The Roombas are responsible for trimming and cleaning the data in Redis. You will only have a finite amount of memory on your server, and so if you just let the Workers append all day long, you would run out of memory. The Roomba cycles through each metric in Redis and cuts it down so it is as long as settings.FULL_DURATION. It also dedupes and purges old metrics.

HORIZON_SHARDS

This is an advanced feature related to running multiple, distributed Skyline servers (and Graphite instances) in a replicated fashion. This allows for all the Skyline servers to receiver all metrics but only analyze those metrics that are assigned to the specific server (shard). This enables all Skyline servers that are running Horizon to receive the entire metric population stream from multiple Graphite carbon-relays and have Horizon drop (not submit to their Redis instance) any metrics that do not belong to their shard.

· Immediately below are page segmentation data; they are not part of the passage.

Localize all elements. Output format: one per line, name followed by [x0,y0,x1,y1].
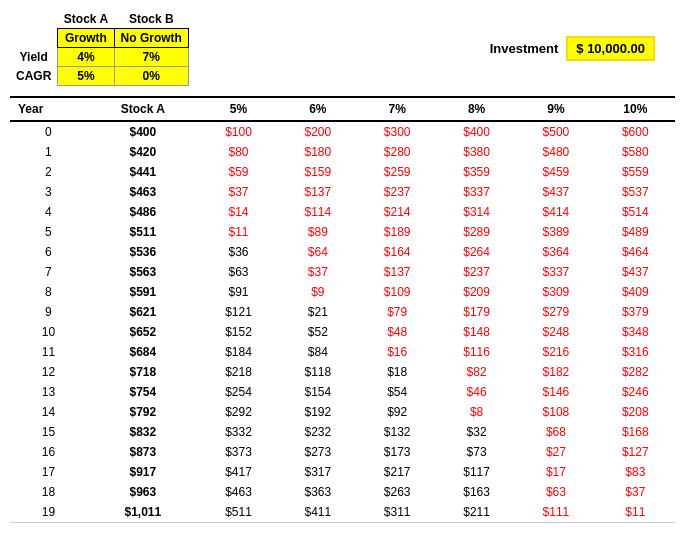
col-8-cell: $380 [437,142,516,162]
col-6-cell: $84 [278,342,357,362]
col-10-cell: $282 [596,362,675,382]
col-6-cell: $317 [278,462,357,482]
table-row: 17$917$417$317$217$117$17$83 [10,462,675,482]
col-8-cell: $209 [437,282,516,302]
col-7-cell: $300 [358,121,437,142]
col-5-cell: $152 [199,322,278,342]
col-8pct: 8% [437,97,516,121]
stock-a-cell: $754 [87,382,199,402]
stock-a-cell: $718 [87,362,199,382]
table-row: 3$463$37$137$237$337$437$537 [10,182,675,202]
col-7-cell: $16 [358,342,437,362]
col-6-cell: $180 [278,142,357,162]
year-cell: 6 [10,242,87,262]
stock-a-yield: 4% [58,48,114,67]
col-10-cell: $514 [596,202,675,222]
col-5-cell: $80 [199,142,278,162]
col-10-cell: $316 [596,342,675,362]
col-10-cell: $600 [596,121,675,142]
stock-a-cell: $591 [87,282,199,302]
col-10-cell: $489 [596,222,675,242]
col-5-cell: $100 [199,121,278,142]
col-9-cell: $17 [516,462,595,482]
col-8-cell: $117 [437,462,516,482]
col-9-cell: $389 [516,222,595,242]
investment-label: Investment [490,41,559,56]
table-row: 7$563$63$37$137$237$337$437 [10,262,675,282]
year-cell: 4 [10,202,87,222]
table-row: 13$754$254$154$54$46$146$246 [10,382,675,402]
stock-a-cagr: 5% [58,67,114,86]
col-5-cell: $292 [199,402,278,422]
table-row: 2$441$59$159$259$359$459$559 [10,162,675,182]
col-8-cell: $289 [437,222,516,242]
col-9pct: 9% [516,97,595,121]
col-6-cell: $363 [278,482,357,502]
col-7-cell: $164 [358,242,437,262]
col-10-cell: $37 [596,482,675,502]
main-data-table: Year Stock A 5% 6% 7% 8% 9% 10% 0$400$10… [10,96,675,523]
col-5-cell: $254 [199,382,278,402]
col-7-cell: $79 [358,302,437,322]
col-9-cell: $500 [516,121,595,142]
yield-label: Yield [10,48,58,67]
col-7-cell: $92 [358,402,437,422]
table-header-row: Year Stock A 5% 6% 7% 8% 9% 10% [10,97,675,121]
stock-a-cell: $792 [87,402,199,422]
investment-value: $ 10,000.00 [566,36,655,61]
col-8-cell: $46 [437,382,516,402]
col-7-cell: $173 [358,442,437,462]
col-7-cell: $109 [358,282,437,302]
stock-a-cell: $420 [87,142,199,162]
col-6-cell: $192 [278,402,357,422]
stock-a-cell: $563 [87,262,199,282]
table-row: 10$652$152$52$48$148$248$348 [10,322,675,342]
col-10-cell: $409 [596,282,675,302]
table-row: 6$536$36$64$164$264$364$464 [10,242,675,262]
table-row: 0$400$100$200$300$400$500$600 [10,121,675,142]
col-5-cell: $463 [199,482,278,502]
col-7-cell: $259 [358,162,437,182]
col-8-cell: $82 [437,362,516,382]
col-10-cell: $168 [596,422,675,442]
col-9-cell: $364 [516,242,595,262]
year-cell: 18 [10,482,87,502]
stock-a-cell: $873 [87,442,199,462]
col-8-cell: $32 [437,422,516,442]
col-9-cell: $146 [516,382,595,402]
col-10-cell: $537 [596,182,675,202]
col-9-cell: $309 [516,282,595,302]
col-9-cell: $414 [516,202,595,222]
col-7-cell: $214 [358,202,437,222]
year-cell: 15 [10,422,87,442]
col-10-cell: $559 [596,162,675,182]
col-5-cell: $63 [199,262,278,282]
col-8-cell: $8 [437,402,516,422]
col-5-cell: $218 [199,362,278,382]
col-8-cell: $359 [437,162,516,182]
cagr-label: CAGR [10,67,58,86]
table-row: 19$1,011$511$411$311$211$111$11 [10,502,675,523]
stock-a-cell: $486 [87,202,199,222]
col-6-cell: $159 [278,162,357,182]
year-cell: 8 [10,282,87,302]
table-row: 5$511$11$89$189$289$389$489 [10,222,675,242]
year-cell: 2 [10,162,87,182]
col-10-cell: $379 [596,302,675,322]
col-8-cell: $264 [437,242,516,262]
table-row: 12$718$218$118$18$82$182$282 [10,362,675,382]
stock-a-cell: $832 [87,422,199,442]
col-7-cell: $54 [358,382,437,402]
col-5-cell: $11 [199,222,278,242]
col-8-cell: $211 [437,502,516,523]
col-5-cell: $36 [199,242,278,262]
col-7pct: 7% [358,97,437,121]
col-10-cell: $437 [596,262,675,282]
col-7-cell: $48 [358,322,437,342]
col-6-cell: $118 [278,362,357,382]
col-year: Year [10,97,87,121]
table-row: 14$792$292$192$92$8$108$208 [10,402,675,422]
col-7-cell: $189 [358,222,437,242]
stock-a-cell: $917 [87,462,199,482]
stock-b-yield: 7% [114,48,188,67]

In order to achieve this replicated configuration, Graphite also needs to be configured and run appropriately to allow the metrics to be forwarded to the remote Graphite servers. To achieve this an additional carbon-relay-b instance needs to be run on each Graphite server. This additional carbon-relay-b receives metrics from all the other Graphite servers and only relays them to the Horizon shard listen process (default port 2026) and the local Graphite carbon-cache. The primary Graphite carbon-relay process on each Graphite server relays metrics to the normal horizon listen process (default port 2024), to the local carbon-cache and to each remote carbon-relay-b instance.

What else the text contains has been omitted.